Start of Block
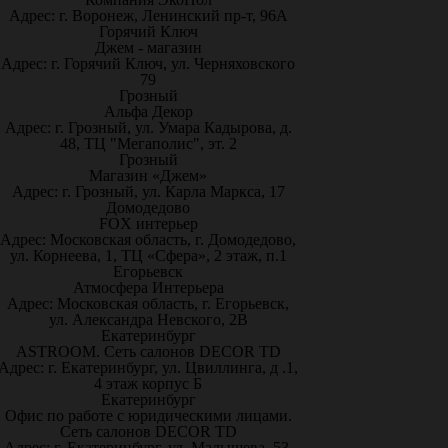
Адрес: г. Воронеж, Ленинский пр-т, 96А
Горячий Ключ
Джем - магазин
Адрес: г. Горячий Ключ, ул. Черняховского
79
Грозный
Альфа Декор
Адрес: г. Грозный, ул. Умара Кадырова, д.
48, ТЦ "Мегаполис", эт. 2
Грозный
Магазин «Джем»
Адрес: г. Грозный, ул. Карла Маркса, 17
Домодедово
FOX интерьер
Адрес: Московская область, г. Домодедово,
ул. Корнеева, 1, ТЦ «Сфера», 2 этаж, п.1
Егорьевск
Атмосфера Интерьера
Адрес: Московская область, г. Егорьевск,
ул. Александра Невского, 2В
Екатеринбург
ASTROOM. Сеть салонов DECOR TD
Адрес: г. Екатеринбург, ул. Цвиллинга, д .1,
4 этаж корпус Б
Екатеринбург
Офис по работе с юридическими лицами.
Сеть салонов DECOR TD
Адрес: г. Екатеринбург, ул. Малышева, 53,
End of Block
▶ TO DO
An exact copy of the lines from the one with "Адрес: г. Горячий Ключ, ул. Черняховского" to the final line of the entries is all that the answer should hold.

▶ EXERCISE OUTPUT
Адрес: г. Горячий Ключ, ул. Черняховского
79
Грозный
Альфа Декор
Адрес: г. Грозный, ул. Умара Кадырова, д.
48, ТЦ "Мегаполис", эт. 2
Грозный
Магазин «Джем»
Адрес: г. Грозный, ул. Карла Маркса, 17
Домодедово
FOX интерьер
Адрес: Московская область, г. Домодедово,
ул. Корнеева, 1, ТЦ «Сфера», 2 этаж, п.1
Егорьевск
Атмосфера Интерьера
Адрес: Московская область, г. Егорьевск,
ул. Александра Невского, 2В
Екатеринбург
ASTROOM. Сеть салонов DECOR TD
Адрес: г. Екатеринбург, ул. Цвиллинга, д .1,
4 этаж корпус Б
Екатеринбург
Офис по работе с юридическими лицами.
Сеть салонов DECOR TD
Адрес: г. Екатеринбург, ул. Малышева, 53,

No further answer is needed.